Friday, December 24, 2010

jSuneido Compiler Optimizations

For my own reference, and to justify my month of work, I thought I'd go over some of the optimizations I've done recently. The changes involve:
  • how functions/methods/blocks are compiled
  • how calls are compiled
  • the run-time support code e.g. in Ops, SuValue, SuClass, SuInstance, etc.
My original scheme was that arguments were passed in an array i.e. in the style of Java's variable arguments. For simplicity additional local variables were also stored in this array. This had a nice side benefit that the array could be used to capture the local variables for blocks (aka closures).

The downside is that every call had to allocate an argument array, and often re-allocate it to accommodate default arguments or local variables. And access to variables requires larger and presumably slower code. (ALOAD, ICONST, AALOAD/STORE instead of just ALOAD/STORE)

To keep the calling code smaller I was generating calls via helper functions (with variations for 1 to 9 arguments) that built the argument array. One drawback of this approach is that it added another level to the call stack. This can impede optimization since the Hotspot JVM only in-lines a limited depth.

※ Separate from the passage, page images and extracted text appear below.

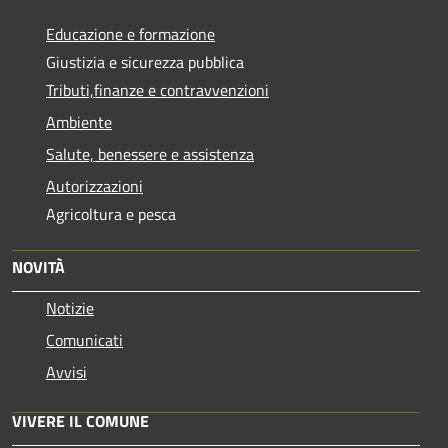
Educazione e formazione
Giustizia e sicurezza pubblica
Tributi,finanze e contravvenzioni
Ambiente
Salute, benessere e assistenza
Autorizzazioni
Agricoltura e pesca
NOVITÀ
Notizie
Comunicati
Avvisi
VIVERE IL COMUNE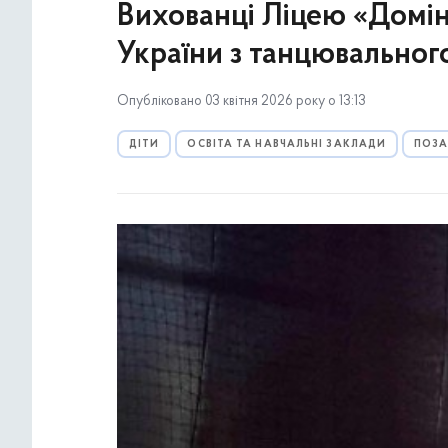
Вихованці Ліцею «Домін
України з танцювальног
Опубліковано 03 квітня 2026 року о 13:13
ДІТИ
ОСВІТА ТА НАВЧАЛЬНІ ЗАКЛАДИ
ПОЗА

The first step was to compile with Java arguments and locals for functions (and methods) that did not use blocks.

Then I realized that if a block didn't share any variables with its containing scope, it could be compiled as a standalone function. Which is nice because blocks require allocating a new instance of the block for each instantiation, whereas standalone functions don't since they are "static". And it meant that the outer function could then be compiled without the argument array. Determing if a function shares variables with blocks is a little tricky e.g. you have to ignore block parameters, except when you have nested blocks and an inner block references an outer blocks parameter. See AstSharesVars

Where I still needed the argument array I changed the calling code to build it in-line, without a helper function. This is what the Java compiler does with varargs calls. Generating code that is similar to what javac produces is a good idea because the JVM JIT compiler is tuned for that kind of code.

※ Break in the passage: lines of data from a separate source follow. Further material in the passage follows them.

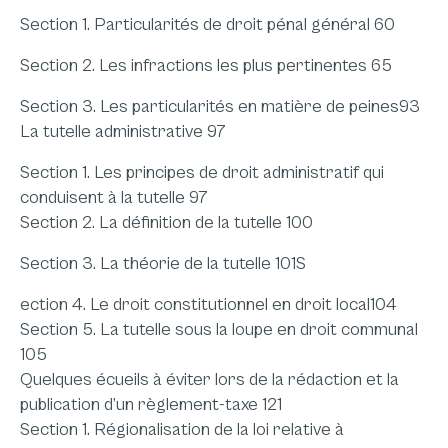
Section 1. Particularités de droit pénal général 60
Section 2. Les infractions les plus pertinentes 65
Section 3. Les particularités en matière de peines93
La tutelle administrative 97
Section 1. Les principes de droit administratif qui
conduisent à la tutelle 97
Section 2. La définition de la tutelle 100
Section 3. La théorie de la tutelle 101S
ection 4. Le droit constitutionnel en droit local104
Section 5. La tutelle sous la loupe en droit communal
105
Quelques écueils à éviter lors de la rédaction et la
publication d’un règlement-taxe 121
Section 1. Régionalisation de la loi relative à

One of the complications of a dynamic language is that when you're compiling a call you don't know anything about what you'll end up calling.

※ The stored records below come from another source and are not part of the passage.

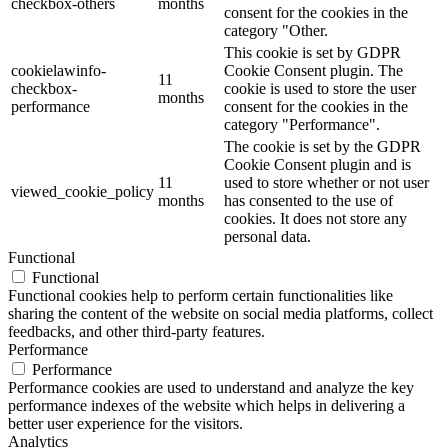
checkbox-others
months
consent for the cookies in the
category "Other.
This cookie is set by GDPR
cookielawinfo-
Cookie Consent plugin. The
11
checkbox-
cookie is used to store the user
months
performance
consent for the cookies in the
category "Performance".
The cookie is set by the GDPR
Cookie Consent plugin and is
11
used to store whether or not user
viewed_cookie_policy
months
has consented to the use of
cookies. It does not store any
personal data.
Functional
Functional
Functional cookies help to perform certain functionalities like
sharing the content of the website on social media platforms, collect
feedbacks, and other third-party features.
Performance
Performance
Performance cookies are used to understand and analyze the key
performance indexes of the website which helps in delivering a
better user experience for the visitors.
Analytics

On top of this, Suneido allows "fancier" argument passing and receiving than Java. This means there can be mismatches where a call is "simple" and the function is "fancy", or where the call is "fancy" and the function is simple. So there needs to be adapter functions to handle this. But you still want a "simple" call to a "simple" function to be direct.

Each Suneido function/method is compiled into a Java class that has Java methods for simple calls and fancy calls. If the Suneido function/method is simple, then it implements the simple method and the fancy method is an adapter (that pulls arguments out of a varargs array). (for example, see SuFunction2, the base class for two argument functions) If the Suneido function/method is fancy, then it implements the fancy method and the simple method is an adapter (that builds an argument array).

In cSuneido, all values derive from SuValue and you can simply call virtual methods. But jSuneido uses native types e.g. for strings and numbers. (To avoid the overhead of wrappers.) So you need something between calls and implementations that uses "companion" objects for methods on Java native types. For example, Ops.eval2 (simple method calls with two arguments) looks like:

Object eval2(Object x, Object method, Object arg1, Object arg2) {
    return target(x).lookup(method).eval2(x, arg1, arg2);

For SuValue's (which have a lookup method) target simply returns x. For Java native types it returns a companion object (which has a lookup method). lookup then returns the method object.

One issue I ran into is that now I'm using actual Java locals, the code has to pass the Java verifier's checking for possibly uninitialized variables. I ran into a bunch of our Suneido code that wouldn't compile because of this. In some cases the code was correct - the variable would always be initialized, but the logic was too complex for the verifier to confirm it. In other cases the code was just plain wrong, but only in obscure cases that probably never got used. I could have generated code to initialize every variable to satisfy the verifier, but it was easier just to "fix" our Suneido code.

The "fast path" is now quite direct, and doesn't involve too deep a call stack so the JIT compiler should be able to in-line it.

The remaining slow down over Java comes from method lookup and from using "boxed" integers (i.e. Integer instead of int). The usual optimization for method lookup is call site caching. I could roll my own, but it probably makes more sense to wait for JSR 292 in Java 7. Currently, there's not much you can do about having to use boxed integers in a dynamic language. Within functions it would be possible to recognize that a variable was only ever an int and generate code based on that. I'm not sure it's worth it - Suneido code doesn't usually do a lot of integer calculations. It's much more likely to be limited by database speed.